HAVE bike, will travel — that’s the motto. It reminds me of the old TV series called Then Came Bronson from the late 1960s. At the end of each series, Bronson, the cool clean hero, would be asked where he was going next. Of course, he had a shiny Harley-Davidson under him. His reply was always the same: “Wherever the road takes me.” It is a bit like that on the bike; once you get on the road it can take you anywhere, if those damned motorists would only stay out of the way.

I started cycling seven or eight years ago. Many of my friends had either stopped playing golf and were looking for a way of keeping fit, or, like me, taking a break from football. In my case, I had just been dumped out of managerial office; the only other absolute guarantee in life along with death and taxes.

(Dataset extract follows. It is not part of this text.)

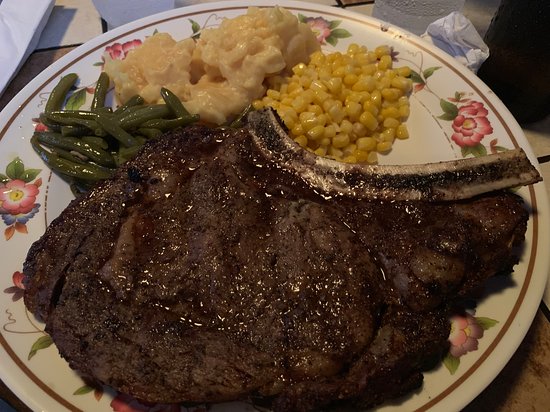 I want to click on napkin, so click(455, 58). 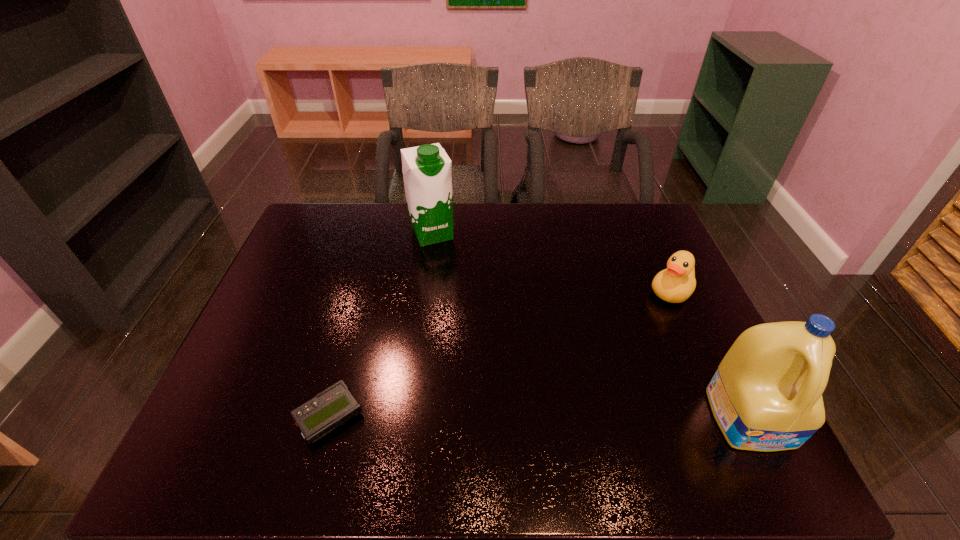 In order to click on vacant area that satisfies the following two spatial constraints: 1. on the back side of the shortest object; 2. on the right side of the second object from left to right in this screenshot , I will do pos(379,233).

If you get involved with club or county management it is just a matter of time. In many ways football shafting resembles the Mafia; nothing personal, just business. It comes to everyone in time.

Anyway, my friends were getting bikes and riding gear so I decided to investigat­e further. With a dodgy knee it could only be helpful. Anything which gives exercise to the muscles around the joint and is not weight-bearing has to be healthy.

Just to be sure, I took on the Tour of Meath, which is 100km, on a mountain bike to start with. Most of my mates were not keen to be seen with me on this trip — they in their nice cycling vests, shorts and racing bikes and this bogman lining up alongside them with old runners, tracksuit bottoms and a bike which had just as much rust as the rider. The great thing about riding a bike, though, is the helmet. It makes you almost anonymous.

This trip taught me the folly of thinking Meath was a flat county. If you travel up Tara, Skryne, and the hill of Slane you will be screaming for oxygen.

But on I went, too thick to stop, and got home, sun-burned and absolutely whacked. If I was going to do this sort of thing again I needed to take it a bit more seriously.

First thing is to get a proper bike because when you turn up at these cycles everyone is comparing their latest toy. The weight of it, where it came from and the price is the jargon of the road.

You could buy a good second-hand car for the price of some of these bikes and they still need to be pedalled. Then there are the tops, shorts and shoes. It will certainly end up in thousands. Add in winter gear and it can begin to become just as expensive — or maybe even more — than the golf club membership.

The Bike to Work Scheme must be the greatest bonanza for bike shops. Ten years ago most of these people fixed the odd puncture, sold children’s bikes at Christmas and stood forlornly at the door of their premises chatting to all and sundry.

Now they are experts on the latest models from the Continent. Bikes are like cattle in the marts — they are sold as much on weight as anything else.

I started, like most, with a second-hand rugged model, and all the other accessorie­s came as well. A good pair of shorts is essential because if you head out on a cycle for a few hours you would need an arse like a Rhinoceros’ hide. You will suffer if you don’t have a nicely cushioned pair of shorts.

I followed a very select group of cyclists, which included at various times Justy Ward, Whacker McDermott, Dessie Rogers, Derek Harford, John Norris and anyone else who could be picked up along the route and given plenty of abuse for a couple of hours.

Nobody and nothing was sacred on these trips.

On one occasion I had to get off the bike going up Bellewstow­n Hill. Such good news could not have travelled quicker by Concorde and the laughing and sneering when we returned to base camp, and especially at work the next day, was testimony to the complete lack of Christiani­ty among this group.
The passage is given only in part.